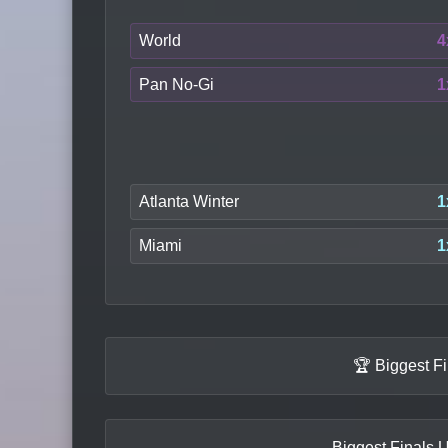
World
4
Pan No-Gi
1
Atlanta Winter
1
Miami
1
🏆 Biggest F
Biggest Finals U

= = =

▸ **WHAT IS BEING ASKED**
Return every entry from the listing above exactly as it stands, leaving out any picture.

▸ **RESULT OF THIS TASK**
World
4
Pan No-Gi
1
Atlanta Winter
1
Miami
1
🏆 Biggest F
Biggest Finals U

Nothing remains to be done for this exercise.